[Collected data]
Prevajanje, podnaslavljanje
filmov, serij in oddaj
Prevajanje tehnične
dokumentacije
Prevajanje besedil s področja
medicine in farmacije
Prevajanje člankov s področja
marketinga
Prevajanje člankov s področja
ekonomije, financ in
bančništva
==
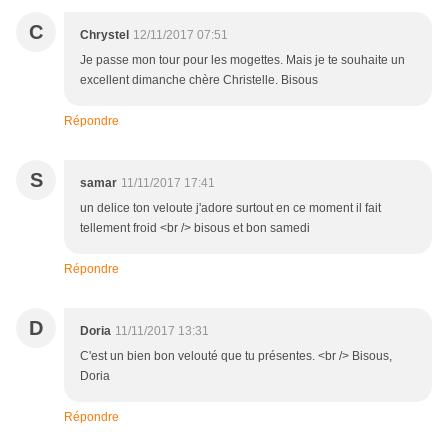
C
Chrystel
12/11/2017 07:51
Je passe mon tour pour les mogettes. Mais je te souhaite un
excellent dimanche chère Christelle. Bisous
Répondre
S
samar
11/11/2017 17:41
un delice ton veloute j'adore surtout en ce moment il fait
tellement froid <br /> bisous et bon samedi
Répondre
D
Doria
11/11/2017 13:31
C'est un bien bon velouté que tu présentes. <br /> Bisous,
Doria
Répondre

▶ [Your assignment]: Find the word "Prevajanje" in the entries, then copy out every line that has it.

▶ [Written response]:
Prevajanje, podnaslavljanje
Prevajanje tehnične
Prevajanje besedil s področja
Prevajanje člankov s področja
Prevajanje člankov s področja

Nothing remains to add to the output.